On the florastor website it says that it contains a small amount of lactose but it is usually not a problem for lactose intolerant people. Have lactose intolerant people found this to be true?


----------



## pb4 (Jan 15, 2004)

This is exactly why I use the primadophilus reuteri, it actually aids with lactose intolerance (which I had but no longer do thanks to the primadophilus reuteri made by natures way)...it also aids with vaginal health (no more yeast infections and such) and high cholesterol.That's why I don't bother with all those other types of probiotics out there, most of them have un-necessary additives, dyes, lactose, sugar, artificial sweetners, all kinds of things that are typically aggrivating to the people who need probiotics the most, which are IBDers and IBSers.

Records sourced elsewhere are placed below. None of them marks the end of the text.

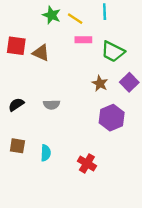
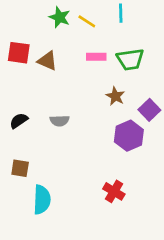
pink rectangle: (83, 40) -> (96, 57), moved
green trapezoid: (113, 52) -> (130, 59), turned -35
purple square: (129, 82) -> (149, 110), moved
cyan semicircle: (46, 153) -> (42, 200), moved, size x1.5
red cross: (87, 163) -> (114, 191), moved

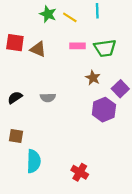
red cross: (114, 191) -> (80, 172), moved

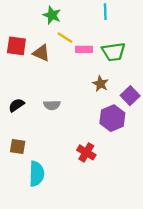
yellow line: (70, 17) -> (65, 38), moved
red cross: (80, 172) -> (86, 152), moved

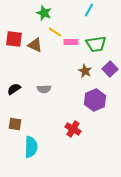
cyan line: (105, 12) -> (89, 10), turned 32
purple square: (130, 96) -> (110, 69), moved

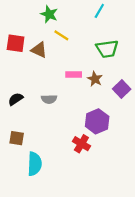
pink rectangle: (71, 42) -> (74, 74), moved
purple square: (110, 69) -> (122, 89), moved
purple hexagon: (95, 100) -> (97, 121), moved

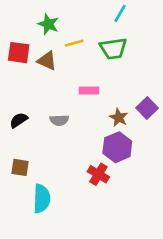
green star: (49, 14) -> (48, 24), moved
yellow line: (61, 35) -> (74, 43), turned -48
green trapezoid: (107, 49) -> (113, 49), moved
brown star: (95, 79) -> (119, 117), moved

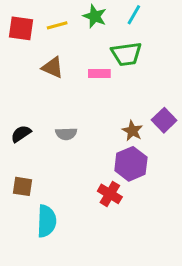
green star: (48, 24) -> (95, 16), moved
yellow line: (74, 43) -> (57, 25), moved
red square: (19, 53) -> (21, 28), moved
pink rectangle: (89, 90) -> (99, 74), moved

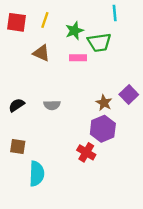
cyan line: (134, 15) -> (115, 13), moved, turned -35
green star: (95, 16) -> (74, 31), moved, turned 30
yellow line: (57, 25) -> (45, 20), turned -56

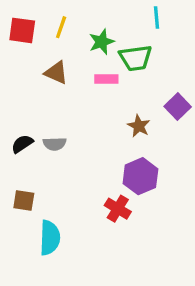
purple square: (129, 94) -> (178, 107), moved
brown star: (104, 103) -> (139, 126), moved
gray semicircle: (52, 105) -> (55, 144), moved

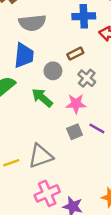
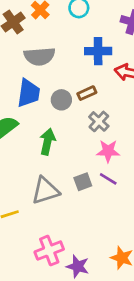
gray circle: (53, 71) -> (61, 100), moved
green arrow: (42, 98) -> (48, 142), turned 60
pink star: (76, 104) -> (108, 151), moved
gray triangle: (41, 156) -> (45, 191), moved

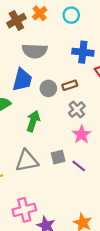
pink star: (108, 151) -> (82, 134), turned 30
purple line: (108, 179) -> (79, 166), moved

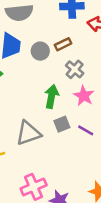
green arrow: (33, 121) -> (52, 97), moved

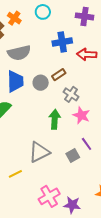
gray square: (62, 124) -> (73, 156), moved
purple line: (86, 130) -> (87, 144), turned 32

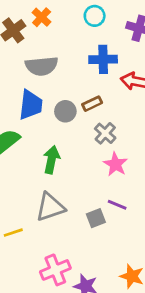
cyan circle: (43, 12) -> (95, 16), moved
green arrow: (55, 119) -> (51, 160), moved
purple line: (87, 144) -> (117, 205), turned -40

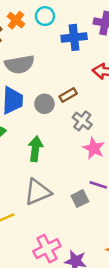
cyan circle: (95, 16) -> (45, 16), moved
blue cross: (103, 59) -> (74, 37), moved

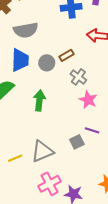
gray triangle: (38, 192) -> (42, 151), moved

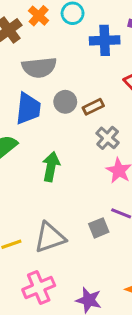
gray circle: (47, 63) -> (65, 102), moved
pink cross: (49, 184) -> (39, 288), moved

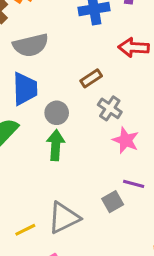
gray circle: (65, 102) -> (57, 113), moved

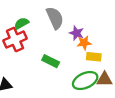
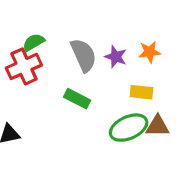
gray semicircle: (55, 18) -> (83, 55), moved
orange star: (84, 43) -> (150, 52), moved

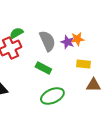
orange star: (150, 52) -> (77, 39), moved
green ellipse: (129, 128) -> (52, 96), moved

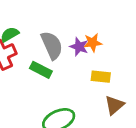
green rectangle: (43, 68) -> (41, 70), moved
brown triangle: (93, 85) -> (114, 105), turned -42

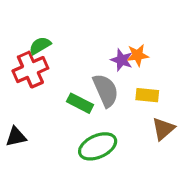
gray semicircle: (52, 45) -> (106, 90), moved
green rectangle: (41, 70) -> (80, 103), moved

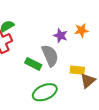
orange star: (138, 55) -> (81, 30), moved
yellow rectangle: (147, 95) -> (77, 70), moved

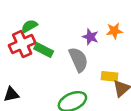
green rectangle: (33, 64) -> (44, 50), moved

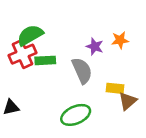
green semicircle: (29, 26) -> (30, 35), size x1.5
green rectangle: (44, 50) -> (45, 60), turned -30

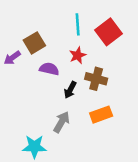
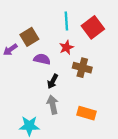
black arrow: (70, 90) -> (53, 81), moved
orange rectangle: (101, 115) -> (86, 113), moved, turned 36
gray arrow: (62, 122) -> (53, 105), turned -42

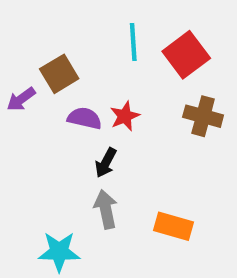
red star: (66, 47) -> (125, 116), moved
brown cross: (82, 68) -> (203, 116), moved

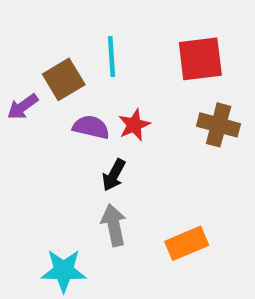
cyan line: (133, 42) -> (111, 57), moved
red square: (186, 55) -> (200, 59), turned 30
orange rectangle: (173, 226) -> (187, 243), turned -39

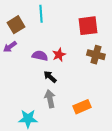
cyan line: (111, 57) -> (41, 14), moved
brown square: (64, 79) -> (16, 25), moved
black arrow: (114, 175) -> (50, 77), turned 104

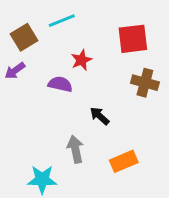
cyan line: (41, 14) -> (62, 21), turned 72
red star: (59, 55) -> (81, 60), moved
black arrow: (50, 77) -> (100, 116), moved

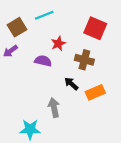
red square: (133, 39) -> (95, 28), turned 30
brown cross: (145, 83) -> (84, 60), moved
orange rectangle: (124, 161) -> (95, 92), moved

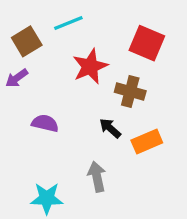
red star: (58, 43) -> (90, 66), size x1.5
purple semicircle: (43, 61) -> (45, 123), moved
gray arrow: (54, 108) -> (97, 177), moved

Also with the primadophilus, only one/day is needed, not 2-6/day which gets awfully expensive and the primadophilus only costs me 28.00 CDN, some of those other brands cost 35.00 or more and you need more then 1/day...which makes them very pricy in the short run.And mine is very affective, I suffer with lactose intolerance (which I don't worry about anymore because the primadophilus actually aids with lactose intolerance, along with vaginal health and even high cholesterol), I suffer with crohns disease and IBS...3 different issues, and this probiotic has been beneficial for them all.I can't say enough about this one, the only downside is it must be kept refridgerated, but some of the other ones do as well.


----------



## beluga (Sep 19, 2006)

clack013 said:


> On the florastor website it says that it contains a small amount of lactose but it is usually not a problem for lactose intolerant people. Have lactose intolerant people found this to be true?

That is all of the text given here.